TASK DESCRIPTION
Reproduce verbatim all of the data given below, but do not carry over the images.

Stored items
== == ==
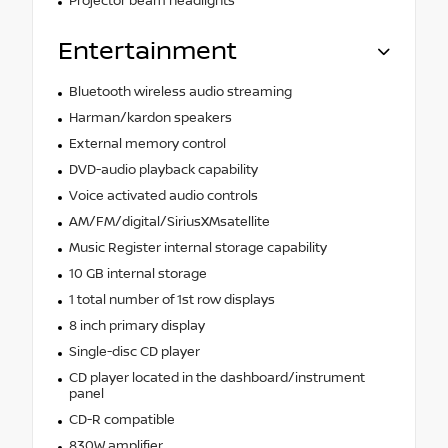
Projector beam headlights
Entertainment
Bluetooth wireless audio streaming
Harman/kardon speakers
External memory control
DVD-audio playback capability
Voice activated audio controls
AM/FM/digital/SiriusXMsatellite
Music Register internal storage capability
10 GB internal storage
1 total number of 1st row displays
8 inch primary display
Single-disc CD player
CD player located in the dashboard/instrument
panel
CD-R compatible
830W amplifier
== == ==
EXPECTED ANSWER
Projector beam headlights
Entertainment
Bluetooth wireless audio streaming
Harman/kardon speakers
External memory control
DVD-audio playback capability
Voice activated audio controls
AM/FM/digital/SiriusXMsatellite
Music Register internal storage capability
10 GB internal storage
1 total number of 1st row displays
8 inch primary display
Single-disc CD player
CD player located in the dashboard/instrument
panel
CD-R compatible
830W amplifier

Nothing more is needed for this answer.